Self-deception after insufficient implementation
So let’s be honest and remember what we (should) have known for more than 25 years: JIT not only introduces freedom from disturbance in our processes (in direct and indirect areas), but it also interlinks individual processes so that waste can no longer occur between them. This requires guiding principles that have been around for a long time: for example, insisting on working with suppliers that are “nearby,” instead of “global parts tourism.” The crisis has clearly shown the risks that arise when value chains
are “spread” across the globe. Organizing interfaces requires hard work and fatal dependencies arise if they are torn apart.
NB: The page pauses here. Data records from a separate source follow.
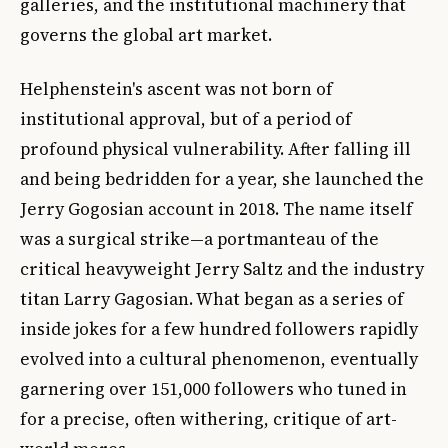
galleries, and the institutional machinery that
governs the global art market.
Helphenstein's ascent was not born of
institutional approval, but of a period of
profound physical vulnerability. After falling ill
and being bedridden for a year, she launched the
Jerry Gogosian account in 2018. The name itself
was a surgical strike—a portmanteau of the
critical heavyweight Jerry Saltz and the industry
titan Larry Gagosian. What began as a series of
inside jokes for a few hundred followers rapidly
evolved into a cultural phenomenon, eventually
garnering over 151,000 followers who tuned in
for a precise, often withering, critique of art-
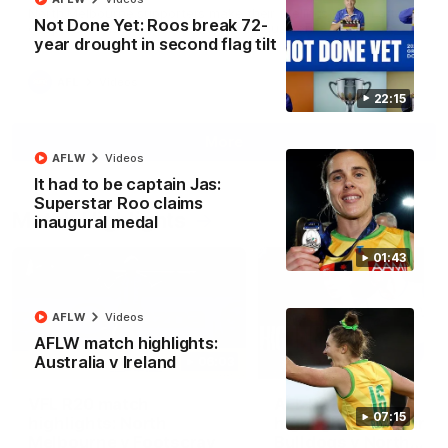
North Melbourne supporters make their feelings known after a
Not Done Yet: Roos break 72-
couple of tense moments in the third quarter
year drought in second flag tilt
AFL
Videos
22:15
More
AFLW
Videos
It had to be captain Jas:
Superstar Roo claims
Match Highlights
inaugural medal
01:43
AFLW
Videos
AFLW match highlights:
Australia v Ireland
06:03
VFL R20 match
AFL R22 match
07:15
highlights: North
highlights: Western
Melbourne v Footscray
Bulldogs v North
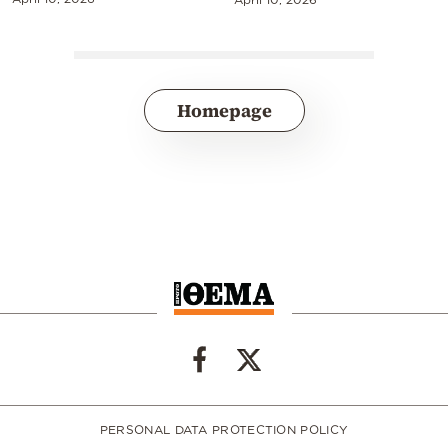
Homepage
PERSONAL DATA PROTECTION POLICY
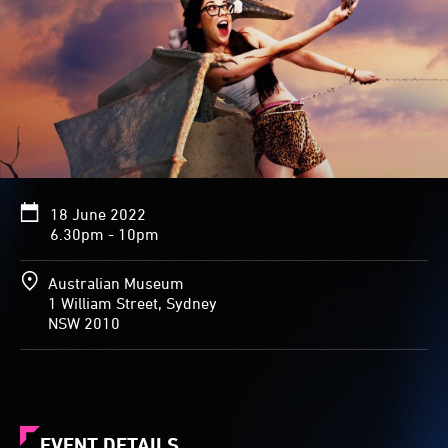
18 June 2022
6.30pm - 10pm
Australian Museum
1 William Street, Sydney
NSW 2010
EVENT DETAILS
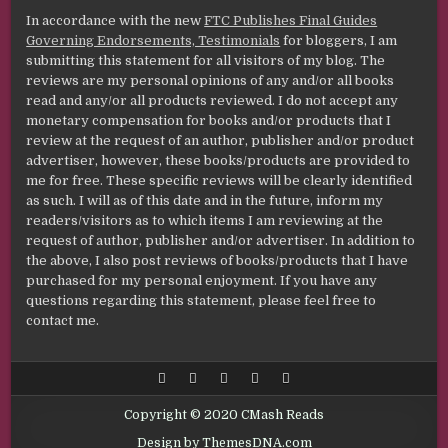
In accordance with the new
FTC Publishes Final Guides
Governing Endorsements, Testimonials
for bloggers, I am
submitting this statement for all visitors of my blog. The
reviews are my personal opinions of any and/or all books
read and any/or all products reviewed. I do not accept any
monetary compensation for books and/or products that I
review at the request of an author, publisher and/or product
advertiser, however, these books/products are provided to
me for free. These specific reviews will be clearly identified
as such. I will as of this date and in the future, inform my
readers/visitors as to which items I am reviewing at the
request of author, publisher and/or advertiser. In addition to
the above, I also post reviews of books/products that I have
purchased for my personal enjoyment. If you have any
questions regarding this statement, please feel free to
contact me.
Copyright © 2020 CMash Reads
Design by ThemesDNA.com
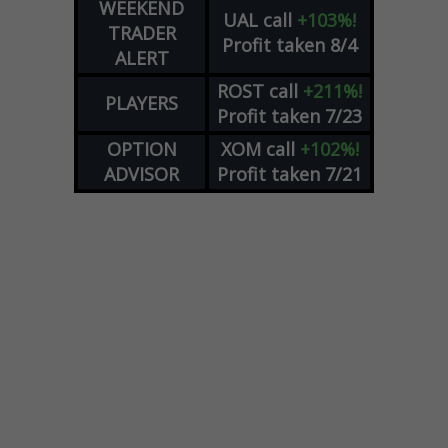
WEEKEND
UAL
call
+103%!
TRADER
Profit taken 8/4
ALERT
ROST
call
+211%!
PLAYERS
Profit taken 7/23
OPTION
XOM
call
+102%!
ADVISOR
Profit taken 7/21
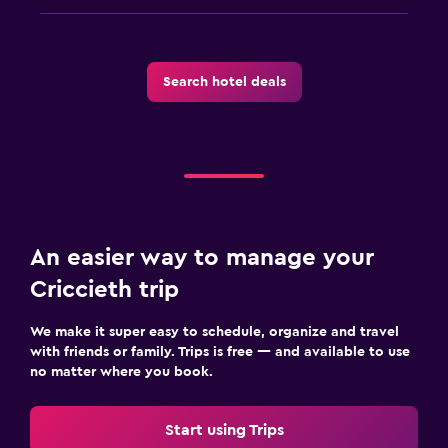
Search hotel deals
An easier way to manage your
Criccieth trip
We make it super easy to schedule, organize and travel
with friends or family. Trips is free — and available to use
no matter where you book.
Start using Trips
Does this mean that we must abandon globalization or “roll it back”? No, but we should strive for what we learned in the mid-1990s with regard to value stream design: creating uninterrupted value streams. The idea of “local for local” has been around for a long time. It should be the guiding principle in the future. Let’s do ourselves and the environment a favor and reduce transportation of information and materials to a minimum by creating complete and self-contained systems near to our customers. To achieve this, our valuation and cost accounting systems must be further developed – a “cost per unit” strategy must no longer be the measure of all things. It must be worth something to us to transport as little as possible. The focus is on the lowest waste level operation of the value stream, not on the suboptimization of a part of the company, be it controlling, logistics or production. There are traditional examples, such as Ford’s “River Rouge” plant from 1928, as well as many modern Toyota sites in the USA2). Let’s hear from James P. Womack, Founder and Director of the Lean Enterprise Institute:
“The ideal industrial future, of course, would be each of us producing our own goods in our basement. Right? Then everyone would have exactly what they need, at exactly the time they need it. Of course, this will not happen in this extreme form, but I believe that in the future we will see more and more production in relatively small, financially independent, operationally integrated units within individual sales regions. These factories will look like…well, like smaller versions of Toyota City. Toyota is highly de-integrated according to a traditional understanding, which means that it produces virtually no parts itself. From a process point of view, on the other hand, the company works in an extremely integrative manner, engaging in brilliant joint process management with its first, second and third-tier suppliers. This is the future.”